Un vol « stratégique » ?

Mais alors, pourquoi essayer de subtiliser des serviettes ? « J’imagine deux raisons à ça, tente d’analyser l’ancien gardien du PSG Jérôme Alonzo. La première c’est de voler un souvenir qui peut s’avérer précieux, un côté prise de guerre ; la deuxième, c’est stratégique, parce qu’on veut l’empêcher de s’essuyer ou qu’on pense qu’il y a des informations dessus en vue d’une séance de tirs au but. »

Au vu de la pluie battante qui s’est abattue sur le stade en fin de match, la deuxième option semble la plus probable.

Surtout, comme le rappelait Yehvann Diouf, ce geste s’inscrit dans une drôle de dynamique démarrée en demi-finale, lors de Maroc-Nigéria. Déjà, le portier nigérian Stanley Nwabali avait été victime de plusieurs vols de serviettes… Par des stadiers.

Jérôme Alonzo est halluciné. « La fédération marocaine est fautive pour moi. Dans un match comme ça, que le monde entier regarde, quelle nation sérieuse laisse faire ça, DEUX FOIS ? Dans deux matchs ? » L’ancien gardien de but regrette que cela vienne ternir le bilan de cette CAN pour l’organisation marocaine. « Le football marocain, je connais par cœur, le travail de la fédé est phénoménal. Tout est balayé maintenant au niveau de l’opinion publique. C’est la responsabilité de la fédé : ça ne peut pas arriver ! »

« Tu dois avoir dix mecs de l’organisation qui les stoppent à la seconde »

Au-delà du vol de serviette, « personne n’est là pour protéger Diouf », souffle Alonzo. « C’est inacceptable. De tout ce que j’ai vu d’inacceptable dans cette finale, ça c’est la palme. Ça va que c’est tombé sur Diouf, qui est le mec le plus gentil de la terre. Si c’est un gardien qui a mon caractère ou celui d’Olmeta… Il est en droit de leur mettre des claques. Et s’il fait ça, ça part définitivement en vrille. »

« À la seconde où le premier gamin essaye de choper la serviette, tu dois avoir dix mecs de l’organisation qui les stoppent et les dégagent du terrain », pose Alonzo, entre deux rires nerveux. « Tu te rends compte de la situation ? L’image quand il est par terre, il manque plus qu’un coup de pompe dans les cotes. Et personne n’a levé le doigt pour Diouf. On fait quoi ensuite, on essaye de leur voler leurs gants ? »

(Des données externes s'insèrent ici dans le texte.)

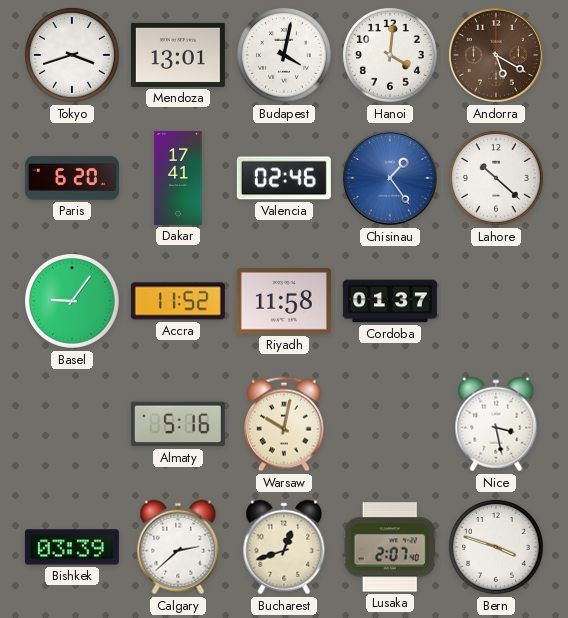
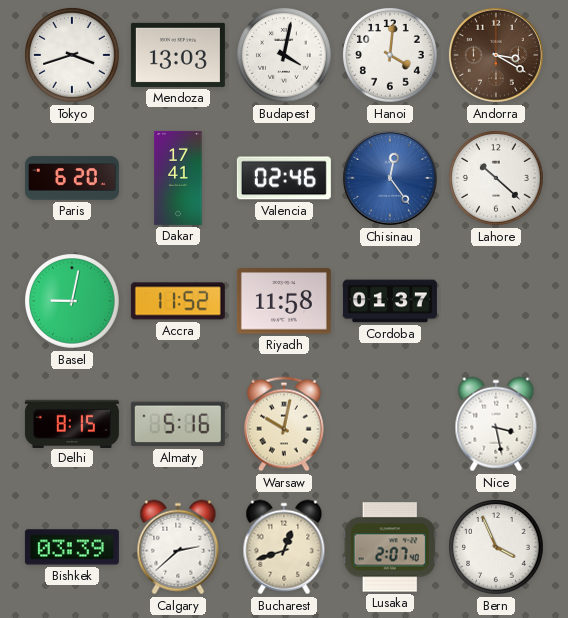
Mendoza: 13:01 -> 13:03
Andorra: 5:20 -> 3:20
Chisinau: 1:24 -> 12:24
Basel: 9:06 -> 9:02
Delhi: none -> 8:15
Bern: 3:48 -> 3:56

Une situation qui peut rappeler, toutes proportions gardées, un épisode étonnant du dernier Euro féminin, quand la gardienne anglaise Hannah Hampton avait avoué avoir jeté dans les tribunes la bouteille de sa consœur espagnole Cata Coll, sur laquelle elle avait noté les instructions tactiques pour une séance de tirs au but. Mais ce coup-ci, au moins, aucun stadier n’a été impliqué et aucune joueuse bousculée.